Toyota Scion “Microsoft Surface Experience”

You walk up to a Microsoft Surface table at a Scion auto show stand and pick up one of the collectible cards. You place it on the table and the surface immediately reacts. Photos, video content, regional sales information, and localized events appear around the card. You flip the card over and it triggers a musical element. Beats, bass, or vocals. When all eight cards are on the table at the same time, the full song plays and the table turns into a simple, social remix station.

Auto shows as a lab for new interfaces

Auto shows are known for hands-on demonstrations of “today’s” cutting-edge technology. I experienced several of these first-hand at the 2011 International Motor Show in Frankfurt, and the pattern is consistent. The brands that win attention make exploration physical and obvious.

The activation. Scion meets Microsoft Surface

If you visit upcoming auto shows late this year or in 2012, you can run into the Scion Surface Experience, built on Microsoft Surface tables. Toyota’s agency Juxt Interactive designs the experience to let visitors explore Scion’s product, racing, and cultural affiliations in an unexpected way.

How it works. Eight cards, two sides

The interaction is built around a deck of eight collectible cards:

  • Place a card on the Surface and the table reveals photos, video content, regional sales information, and localized events.
  • Flip the card over and it triggers one element of a song, such as beats, bass, or vocals.
  • Place all eight cards on the Surface at once and the full song plays.

Once the full track is unlocked, guests can remix the song in their own way. It reinforces the self-expression that sits at the core of the Scion brand story.

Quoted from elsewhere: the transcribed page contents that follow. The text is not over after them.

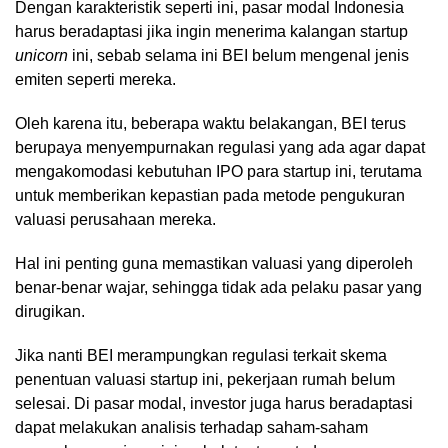
Dengan karakteristik seperti ini, pasar modal Indonesia
harus beradaptasi jika ingin menerima kalangan startup
unicorn
ini, sebab selama ini BEI belum mengenal jenis
emiten seperti mereka.
Oleh karena itu, beberapa waktu belakangan, BEI terus
berupaya menyempurnakan regulasi yang ada agar dapat
mengakomodasi kebutuhan IPO para startup ini, terutama
untuk memberikan kepastian pada metode pengukuran
valuasi perusahaan mereka.
Hal ini penting guna memastikan valuasi yang diperoleh
benar-benar wajar, sehingga tidak ada pelaku pasar yang
dirugikan.
Jika nanti BEI merampungkan regulasi terkait skema
penentuan valuasi startup ini, pekerjaan rumah belum
selesai. Di pasar modal, investor juga harus beradaptasi
dapat melakukan analisis terhadap saham-saham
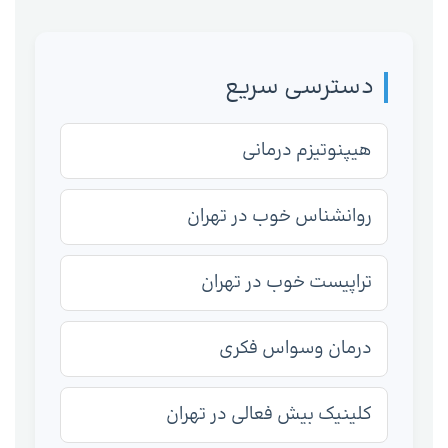
دسترسی سریع
هیپنوتیزم درمانی
روانشناس خوب در تهران
تراپیست خوب در تهران
درمان وسواس فکری
کلینیک بیش فعالی در تهران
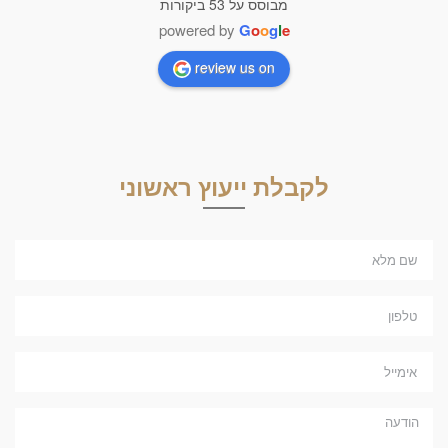
מבוסס על 53 ביקורות
powered by
G
o
o
g
l
e
review us on
לקבלת ייעוץ ראשוני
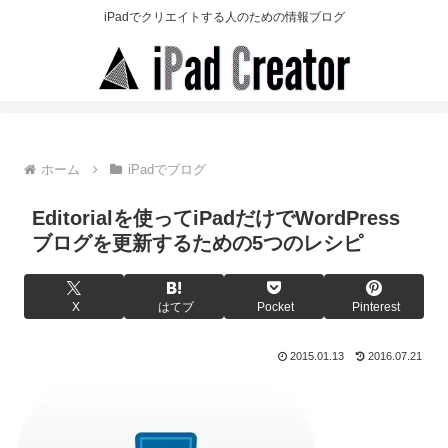
iPadでクリエイトする人のための情報ブログ
ホーム
iPadでブログ
Editorialを使ってiPadだけでWordPress
ブログを更新するための5つのレシピ
X
はてブ
Pocket
Pinterest
2015.01.13
2016.07.21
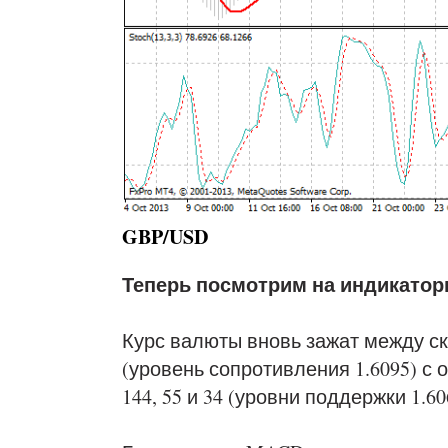
GBP/USD
Теперь посмотрим на индикатор
Курс валюты вновь зажат между с
(уровень сопротивления 1.6095) с
144, 55 и 34 (уровни поддержки 1.606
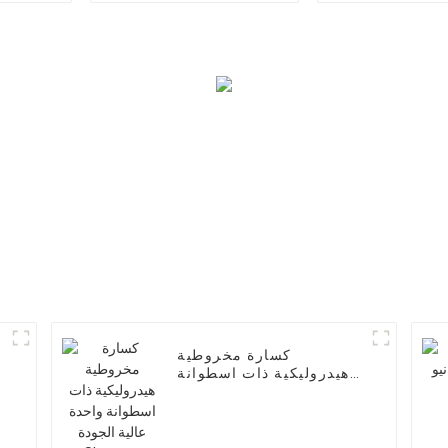
كسارة مخروطية
هيدروليكية ذات اسطوانة
واحدة عالية الجودة
Shanyue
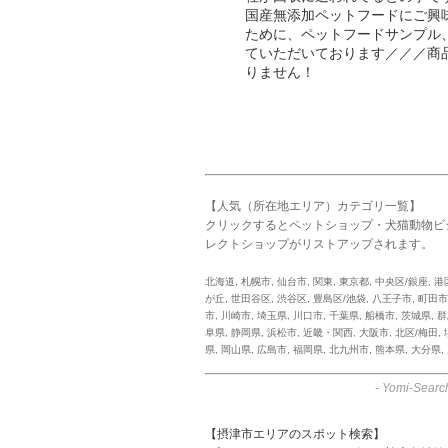
国産無添加ペットフードにご興
ために、ペットフードサンプル
ていただいております／／／商
りません！
【人気（所在地エリア）カテゴリ一覧】
クリックするとペットショップ・犬猫動物ビ
レクトショップがリストアップされます。
北海道
,
札幌市
,
仙台市
,
関東
,
東京都
,
中央区/銀座
,
港
が丘
,
世田谷区
,
渋谷区
,
豊島区/池袋
,
八王子市
,
町田市
市
,
川崎市
,
埼玉県
,
川口市
,
千葉県
,
船橋市
,
茨城県
,
群
阜県
,
静岡県
,
浜松市
,
近畿・関西
,
大阪市
,
北区/梅田
,
県
,
岡山県
,
広島市
,
福岡県
,
北九州市
,
熊本県
,
大分県
,
-
Yomi-Searc
【摂津市エリアのスポット検索】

The take-home loop. Physical tokens for digital content

The cards do not end when the stand visit ends. Guests can take their cards home and use them to download digital content connected to the auto show experience.

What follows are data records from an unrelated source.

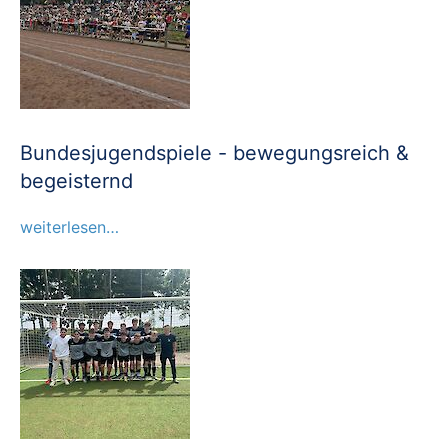
Bundesjugendspiele - bewegungsreich &
begeisternd
weiterlesen…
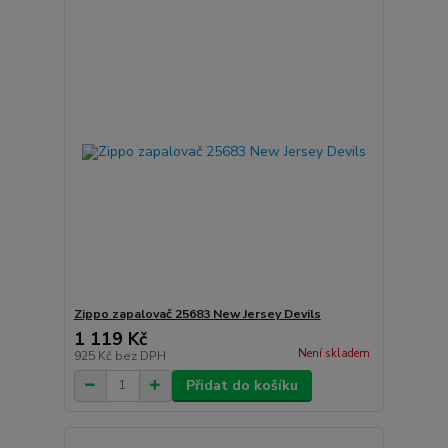
Zippo zapalovač 25683 New Jersey Devils
1 119 Kč
Není skladem
925 Kč
bez DPH
Přidat do košíku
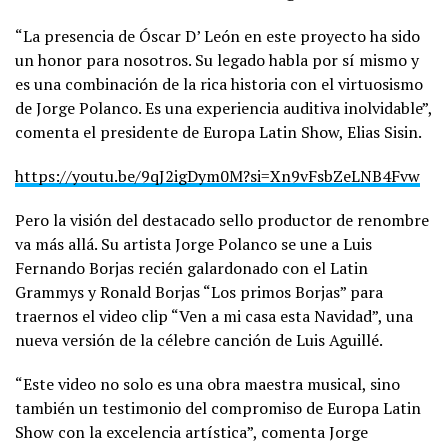
“La presencia de Óscar D’ León en este proyecto ha sido
un honor para nosotros. Su legado habla por sí mismo y
es una combinación de la rica historia con el virtuosismo
de Jorge Polanco. Es una experiencia auditiva inolvidable”,
comenta el presidente de Europa Latin Show, Elias Sisin.
https://youtu.be/9qJ2igDym0M?si=Xn9vFsbZeLNB4Fvw
Pero la visión del destacado sello productor de renombre
va más allá. Su artista Jorge Polanco se une a Luis
Fernando Borjas recién galardonado con el Latin
Grammys y Ronald Borjas “Los primos Borjas” para
traernos el video clip “Ven a mi casa esta Navidad”, una
nueva versión de la célebre canción de Luis Aguillé.
“Este video no solo es una obra maestra musical, sino
también un testimonio del compromiso de Europa Latin
Show con la excelencia artística”, comenta Jorge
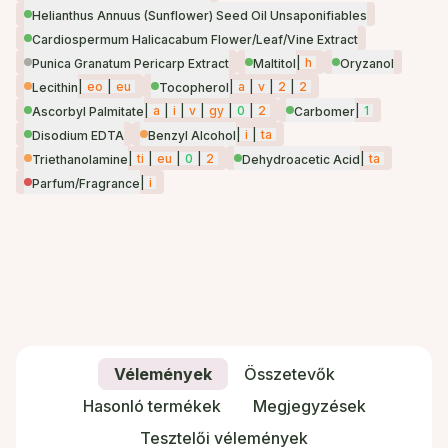
Helianthus Annuus (Sunflower) Seed Oil Unsaponifiables
Cardiospermum Halicacabum Flower/Leaf/Vine Extract
|
h
Punica Granatum Pericarp Extract
Maltitol
Oryzanol
|
eo
|
eu
|
a
|
v
|
2
|
2
Lecithin
Tocopherol
|
a
|
i
|
v
|
gy
|
0
|
2
|
1
Ascorbyl Palmitate
Carbomer
|
i
|
ta
Disodium EDTA
Benzyl Alcohol
|
ti
|
eu
|
0
|
2
|
ta
Triethanolamine
Dehydroacetic Acid
|
i
Parfum/Fragrance
Vélemények
Összetevők
Hasonló termékek
Megjegyzések
Tesztelői vélemények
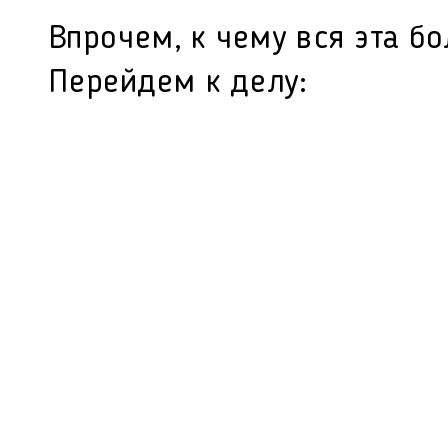
Впрочем, к чему вся эта бо
Перейдем к делу:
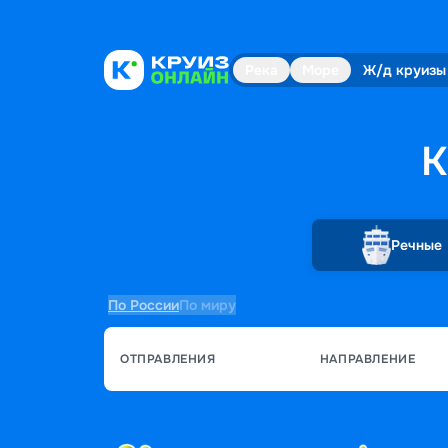
Река
Море
Ж/д круизы
К
Речные
По России
По миру
ОТПРАВЛЕНИЯ
НАПРАВЛЕНИЕ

Why this works. Exploration first, messaging second

This is a clean example of experiential design where the interface creates the interest. The collectible cards make the first step easy, the Surface makes the response immediate, and the “complete the set” mechanic rewards curiosity. Product content becomes something you discover, and the music layer gives people a reason to collaborate and play.

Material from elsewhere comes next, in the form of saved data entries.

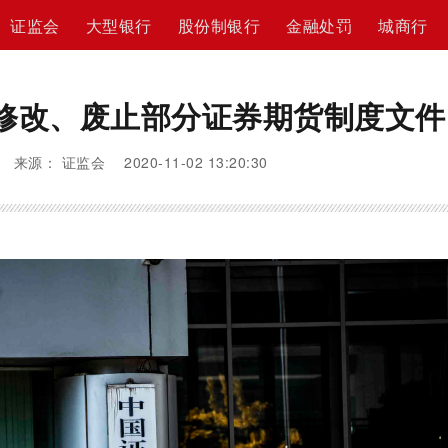
证监会
大型银行
股份制银行
金融处罚
城商行
修改、废止部分证券期货制度文件
来源： 证监会 2020-11-02 13:20:30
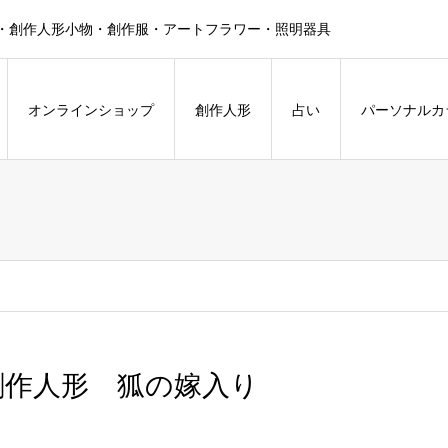
・創作人形小物・創作服・アートフラワー・照明器具
オンラインショップ
創作人形
占い
パーソナルカ
創作人形 狐の嫁入り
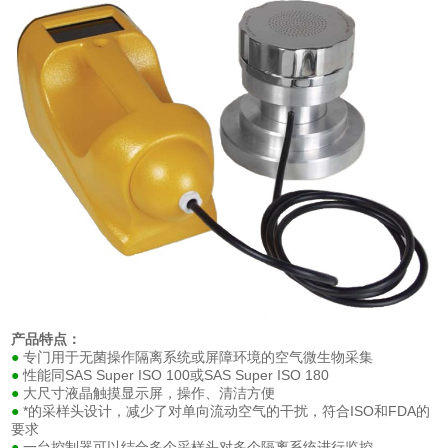
产品特点：
专门用于无菌操作隔离系统或屏障环境的空气微生物采集
●
性能同SAS Super ISO 100或SAS Super ISO 180
●
大尺寸液晶触摸显示屏，操作、清洁方便
●
*的采样头设计，减少了对单向流动空气的干扰，符合ISO和FDA的
●
要求
一台控制器可以结合多个采样头对多个隔离系统进行监控
●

A few fast answers before you act

What is the Toyota Scion Microsoft Surface Experience?
An auto show installation that uses Microsoft Surface tables and eight collectible cards to explore Scion content and trigger a music remix experience.

What happens when a card is placed on the table?
The Surface reveals photos, video content, regional sales information, and localized events tied to the stand experience.

What happens when the card is flipped?
It triggers a part of a song, such as beats, bass, or vocals.

Why are there eight cards?
Placing all eight cards on the Surface at the same time unlocks the full song, and turns the table into a simple remix station.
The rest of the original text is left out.